■ Exercise description
Check the records below line by line, and report how many lines include the string "Votre". No other words are needed.

■ Dataset entries
Start of Block
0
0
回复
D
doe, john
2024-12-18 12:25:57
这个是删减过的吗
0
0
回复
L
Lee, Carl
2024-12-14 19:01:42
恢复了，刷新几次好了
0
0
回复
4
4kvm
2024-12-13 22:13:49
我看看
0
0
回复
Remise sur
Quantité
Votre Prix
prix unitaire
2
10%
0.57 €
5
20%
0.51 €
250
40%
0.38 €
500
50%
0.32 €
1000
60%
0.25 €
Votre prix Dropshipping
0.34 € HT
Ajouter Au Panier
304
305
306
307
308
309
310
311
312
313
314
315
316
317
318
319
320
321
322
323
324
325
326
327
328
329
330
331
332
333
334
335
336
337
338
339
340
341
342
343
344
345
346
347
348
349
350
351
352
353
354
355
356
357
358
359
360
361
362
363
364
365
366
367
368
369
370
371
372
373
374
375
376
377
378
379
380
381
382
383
End of Block
Start of Block
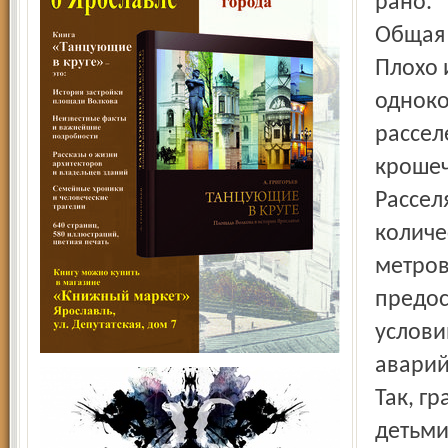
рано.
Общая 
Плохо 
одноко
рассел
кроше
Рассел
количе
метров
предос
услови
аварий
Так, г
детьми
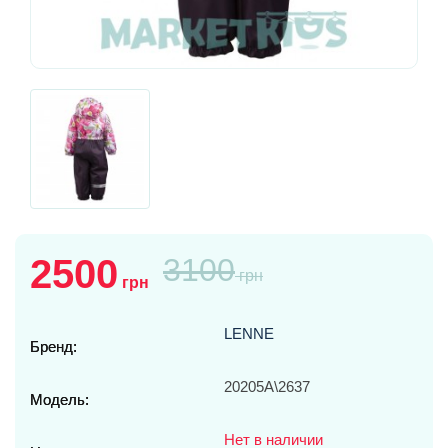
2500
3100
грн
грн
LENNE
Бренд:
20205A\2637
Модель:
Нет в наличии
End of Block
■ Written reply
2